Page MenuHomePhabricator

Metadata : embed demographic, language metadata into audio file
Open, Needs TriagePublicFeature

Description

As discussed here, it would be interested to embed metadata into each wav file. Metadata would be the same as the ones currently recorded on Wikimedia Commons (locutor, language, licence, ...).

Event Timeline

Pamputt changed the subtype of this task from "Task" to "Feature Request".

I went searching into how it would be possible to achieve this.

In the RecordWizard, I found the following places where it "could" be possible to do this:

However, I could not find a PHP method that would allow us to add metadata in a file.
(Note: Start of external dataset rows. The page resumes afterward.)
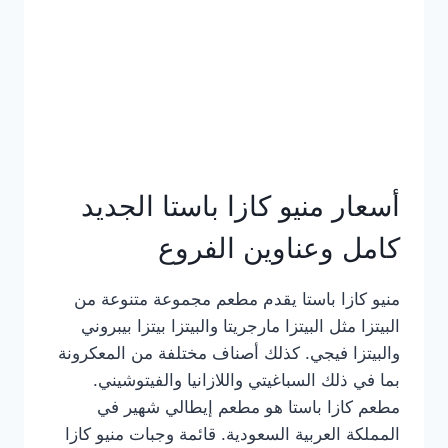
أسعار منيو كازا باستا الجديد
كامل وعناوين الفروع
منيو كازا باستا يقدم مطعم مجموعة متنوعة من
البيتزا مثل البيتزا مارجريتا والبيتزا بيتزا بيبروني
والبيتزا فيجي. كذلك أصناف مختلفة من المعكرونة
بما في ذلك السباغيتي واللازانيا والفيتوشيني.
مطعم كازا باستا هو مطعم إيطالي شهير في
المملكة العربية السعودية. قائمة وجبات منيو كازا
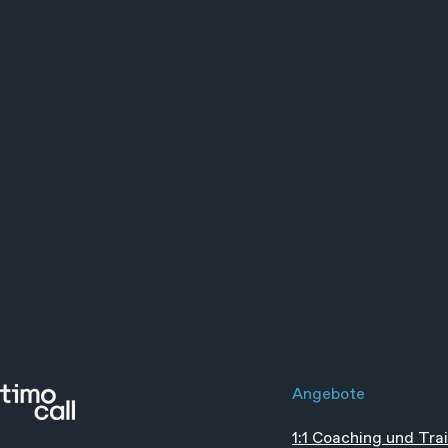
Angebote
1:1 Coaching und Tra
It appears we might need libs that are dedicated to that. At least, based on my search, it appears each file format (.wav and .webm) have different ways to store the metadata.
Yet, I found this lib : https://www.php.net/manual/en/pharfileinfo.setmetadata.php. So, maybe that's the way?

Further research indicate it is hardly possible (and most likely impossible) to add metadata to .wav files. However, I'm currently investigating adding metadata to the .ogg files that are part of the datasets.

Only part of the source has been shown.